As important as life insurance is, you would hope no to need it for anything in the future, or at least prematurely. A crucial part of the health of your financial plan for your family is having life insurance in the event of unfortunate circumstances. When you apply for and purchase life insurance or are granted a policy with your employer, you will undoubtedly be asked to choose a beneficiary. As simple as this seems, major impacts and implications on your benefit if it is ever needed and used is affected by who you choose.
When choosing a beneficiary, there are different factors to consider, and hopefully discuss with your trust attorney and financial planning experts. Here are some different factors you may want to consider when designating a beneficiary to your life insurance policy.

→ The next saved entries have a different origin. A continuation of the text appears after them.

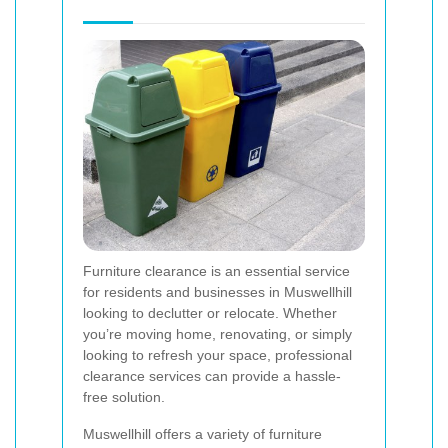
Furniture clearance is an essential service
for residents and businesses in Muswellhill
looking to declutter or relocate. Whether
you’re moving home, renovating, or simply
looking to refresh your space, professional
clearance services can provide a hassle-
free solution.
Muswellhill offers a variety of furniture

Relationship: How funds are dispersed and who can be affected by the relationship you have to your beneficiary. This can get sticky with long term relationships that are not legally documented as marriages, when you have a spouse but leave your benefit to someone else, or if the person you are leaving the funds to is not in contact and not easily reachable, then you should check your state laws and include a professional in the planning to curb this. If you are divorced but want funds to go to your children, again, you would need to speak with an attorney who can help you sort this out appropriately.

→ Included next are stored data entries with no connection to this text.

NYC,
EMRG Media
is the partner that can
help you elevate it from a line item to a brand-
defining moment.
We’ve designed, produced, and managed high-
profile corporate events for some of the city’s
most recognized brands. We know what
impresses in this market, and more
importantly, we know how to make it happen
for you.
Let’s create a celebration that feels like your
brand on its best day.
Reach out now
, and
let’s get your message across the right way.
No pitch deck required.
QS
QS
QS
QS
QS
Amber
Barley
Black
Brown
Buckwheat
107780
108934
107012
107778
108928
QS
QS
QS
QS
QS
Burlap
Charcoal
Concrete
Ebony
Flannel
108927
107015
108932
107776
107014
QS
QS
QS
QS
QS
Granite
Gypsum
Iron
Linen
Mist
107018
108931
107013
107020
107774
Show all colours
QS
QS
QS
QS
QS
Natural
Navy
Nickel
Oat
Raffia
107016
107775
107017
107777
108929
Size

Age: Check laws that pertain to you and your state when it comes to what age a person can become the recipient of a death benefit or whether a trustee will need to be appointed. For the most part, a minor may not be able to inherit funds directly and may need to wait until they are of legal age. In the meantime, a trustee would need to be appointed to safeguard the funds and allow money to be released for needs. Due to the sensitive nature of this scenario, it would be wise to consult with a professional.

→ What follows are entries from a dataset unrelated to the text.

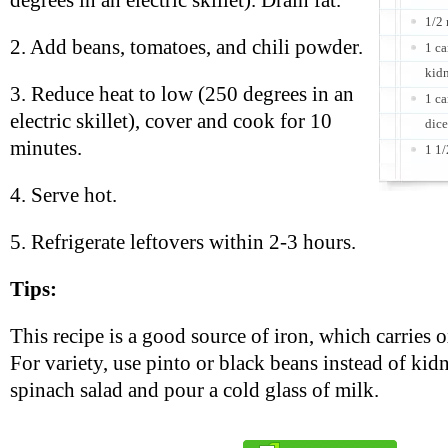
degrees in an electric skillet). Drain fat.
1/2
2. Add beans, tomatoes, and chili powder.
1 ca
kidn
3. Reduce heat to low (250 degrees in an
1 ca
electric skillet), cover and cook for 10
dice
minutes.
1 1/
4. Serve hot.
5. Refrigerate leftovers within 2-3 hours.
Tips:
This recipe is a good source of iron, which carries 
For variety, use pinto or black beans instead of kid
spinach salad and pour a cold glass of milk.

Longevity: You will want to keep up to date on the beneficiary information on your policy and stay flexible with a contingency plan in place if your beneficiary is of advanced age or is ill. You may consider talking to a trust attorney about setting up a scenario where your loved one would be cared for with the money but not responsible for it if the person is not well enough to handle the money. This won’t affect every situation, but handling the money from a policy can be a large and daunting responsibility for someone who is not in the best of capacities to handle it.
Need: When deciding on a beneficiary, you will likely take need into consideration. When leaving your benefit, you can typically split the funds between multiple beneficiaries at different percentages. This can allow you to provide more to someone who may have a greater need but not disregard others altogether. Or you may choose to leave your benefit to an organization or charity that is close to your heart.
Trust: it can be an option to simplify the process of splitting funds when having a trust that the money would go in to (again, there are specific dos and don’ts and you need to check with an attorney for your situation)
Trust: No, this is not a typo. This is a different kind of trust. When considering a beneficiary and you have no dependents that rely on your income for their wellbeing, you will want to be mindful of the trust in the relationship you have. If you are asking that person to use the funds in a specific way, you want to feel confident that they would do so (and again, a trust might help in this circumstance.) Leaving an inheritance is a loving and thoughtful gift you can give to someone (or multiple someone) that you love and care about. Before leaving such a gift, think hard about the people in your life that have shown you the care and trust you would want to be able to reciprocate, not just leaving funds out of expectation or wondering if your legacy would be used as you hope.